Recorded data
┏━━
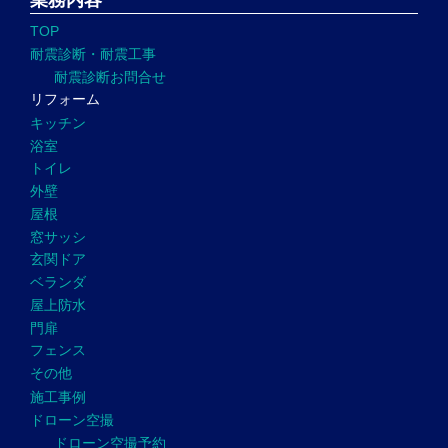
業務内容
TOP
耐震診断・耐震工事
耐震診断お問合せ
リフォーム
キッチン
浴室
トイレ
外壁
屋根
窓サッシ
玄関ドア
ベランダ
屋上防水
門扉
フェンス
その他
施工事例
ドローン空撮
ドローン空撮予約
┗━━
## TASK BRIEF
Write the records out exactly once more, leaving off the pictures.

## ANSWER TO THE EXERCISE
業務内容
TOP
耐震診断・耐震工事
耐震診断お問合せ
リフォーム
キッチン
浴室
トイレ
外壁
屋根
窓サッシ
玄関ドア
ベランダ
屋上防水
門扉
フェンス
その他
施工事例
ドローン空撮
ドローン空撮予約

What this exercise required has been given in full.